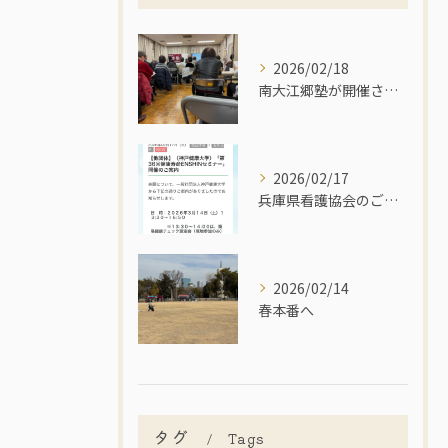
2026/02/18
南大江郷塾が開催されました。
2026/02/17
兵庫県看護協会のご支援をいただきました。
2026/02/14
春本番へ
タグ
Tags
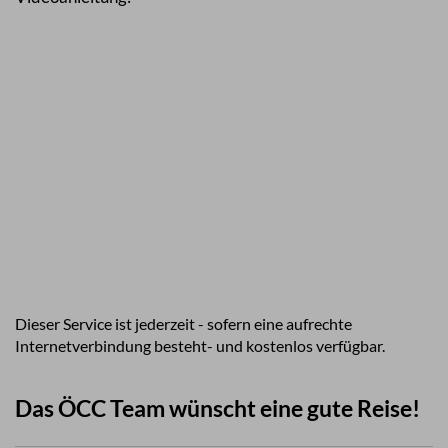
Dieser Service ist jederzeit - sofern eine aufrechte
Internetverbindung besteht- und kostenlos verfügbar.
Das ÖCC Team wünscht eine gute Reise!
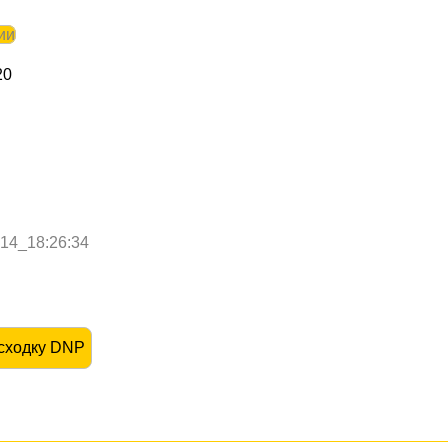
ии
20
-14_18:26:34
асходку DNP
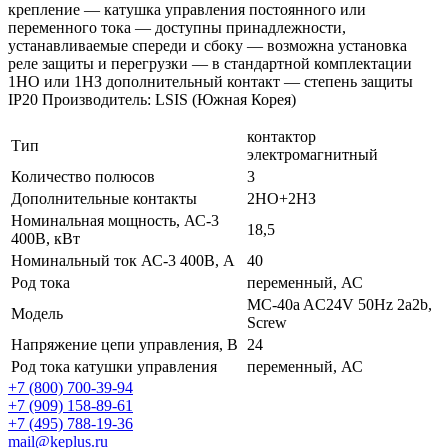
крепление — катушка управления постоянного или
переменного тока — доступны принадлежности,
устанавливаемые спереди и сбоку — возможна установка
реле защиты и перегрузки — в стандартной комплектации
1НО или 1НЗ дополнительный контакт — степень защиты
IP20 Производитель: LSIS (Южная Корея)
контактор
Тип
электромагнитный
Количество полюсов
3
Дополнительные контакты
2НО+2НЗ
Номинальная мощность, АС-3
18,5
400В, кВт
Номинальный ток АС-3 400В, А
40
Род тока
переменный, АС
MC-40a AC24V 50Hz 2a2b,
Модель
Screw
Напряжение цепи управления, В
24
Род тока катушки управления
переменный, АС
+7 (800) 700-39-94
+7 (909) 158-89-61
+7 (495) 788-19-36
mail@keplus.ru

Action item:
From the line holding "IP20 Производитель: LSIS (Южная Корея)" to the last line of the entries above, restate each line exactly; include both ends and omit everything else.

Written answer:
IP20 Производитель: LSIS (Южная Корея)
контактор
Тип
электромагнитный
Количество полюсов
3
Дополнительные контакты
2НО+2НЗ
Номинальная мощность, АС-3
18,5
400В, кВт
Номинальный ток АС-3 400В, А
40
Род тока
переменный, АС
MC-40a AC24V 50Hz 2a2b,
Модель
Screw
Напряжение цепи управления, В
24
Род тока катушки управления
переменный, АС
+7 (800) 700-39-94
+7 (909) 158-89-61
+7 (495) 788-19-36
mail@keplus.ru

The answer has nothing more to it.